LeroyDyer/Mixtral_AI_Cyber_Q_Vision

https://github.com/spydaz

VisionEncoderDecoderModel is a generic model class that will be instantiated as a transformer architecture with one of the base vision model classes of the library as encoder and another one as decoder when created with the :

#  class method for the encoder and :
transformers.AutoModel.from_pretrained
# class method for the decoder.
transformers.AutoModelForCausalLM.from_pretrained 

Model Description

This is an experiment in vision - the model has been created as a mistral/VisionEncoder/Decoder

Customized from:


BaseModel:
- Mixtral_AI_Cyber_Matrix_2.0(7b) 
Decoder: 
- Locutusque/TinyMistral-248M-v2
ImageProcessor:
- ikim-uk-essen/BiomedCLIP_ViT_patch16_224
- Lin-Chen/ShareGPT4V-7B_Pretrained_vit-large336-l12
Encoder:
- google/vit-base-patch16-224-in21k


  • Developed by: [LeroyDyer]
  • Model type: [image-text-to-image-text]
  • Language(s) (NLP): [English]

Summary

This is the model card of a 🤗 transformers model that has been pushed on the Hub. Previous vision models have been 50/50 as the multimodel model actully requires a lot of memory and gpu and harddrive space to create; the past versions have been attempts to Merge the capabilitys into the main mistral model whilst still retaining its mistral tag! After reading many hugging face articles:

The BackBone Issue is the main cause of creating multi modals !:

with the advent of tiny models we are able to leverage the decoder abilitys as a single expert-ish... within the model : by reducing the size to a fully trainined tiny model! this will only produce decodings and not conversations so it needs to be smart and respond with defined answers: but in general it will produce captions: but as domain based it may be specialized in medical or art etc:

The main llm still needs to retain these models within hence the back bone method of instigating a VisionEncoderDecoder model: istead of a llava model which still need wrangling to work correctly without spoiling the original transformers installation: Previous experiments proved that the mistral large model could be used as a decoder but the total model jumped to 13b so the when applying the tiny model it was only effected by the weight of the model 248M

How to Get Started with the Model

VisionEncoderDecoderModel

As a vision encoder model :

the tensors are combined into the original mistral model so it can be accessed by intaciating the correct model which is the VisionEncoderDecoderModel

from transformers import AutoProcessor, VisionEncoderDecoderModel
import requests
from PIL import Image
import torch

processor = AutoProcessor.from_pretrained("LeroyDyer/Mixtral_AI_Cyber_Q_Vision")
model = VisionEncoderDecoderModel.from_pretrained("LeroyDyer/Mixtral_AI_Cyber_Q_Vision")
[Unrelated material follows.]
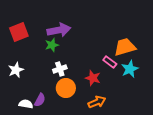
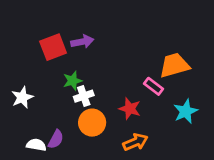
purple arrow: (59, 30) -> (82, 42), size x0.7
red square: (19, 32) -> (53, 47), moved
green star: (52, 45) -> (73, 81), moved
cyan star: (130, 69) -> (186, 111), moved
# load image from the IAM dataset
url = "https://fki.tic.heia-fr.ch/static/img/a01-122-02.jpg"
image = Image.open(requests.get(url, stream=True).raw).convert("RGB")

# training
model.config.decoder_start_token_id = processor.tokenizer.eos_token_id
model.config.pad_token_id = processor.tokenizer.pad_token_id
model.config.vocab_size = model.config.decoder.vocab_size

pixel_values = processor(image, return_tensors="pt").pixel_values
text = "hello world"
labels = processor.tokenizer(text, return_tensors="pt").input_ids
outputs = model(pixel_values=pixel_values, labels=labels)
loss = outputs.loss

# inference (generation)
generated_ids = model.generate(pixel_values)
generated_text = processor.batch_decode(generated_ids, skip_special_tokens=True)[0]

As a standard LLM:

it can still also be used as a normal AutoModelForCausalLM or MistralModelForCausalLM !

[More Information Needed]

Training Details

Currently inputs are raw and untrained ;

ie: they NEED to be trained as the tensors are randomize maybe? despite using pretrained starting blocks. the encoder decoder modules are ready to be placed in train mode: The main model ie the LLM will need lora/Qlora/Peft etc:

This model will stay in this state as a base training point ! so later versions will be trained; This model is fully usable and still expected to score well ;

The small tiny mistral is also a great performer and a great block to begin a smaller experts model (later) or any multimodal project ie: its like a mini pretrined bert/llama(Mistral is a clone of llamaAlpaca!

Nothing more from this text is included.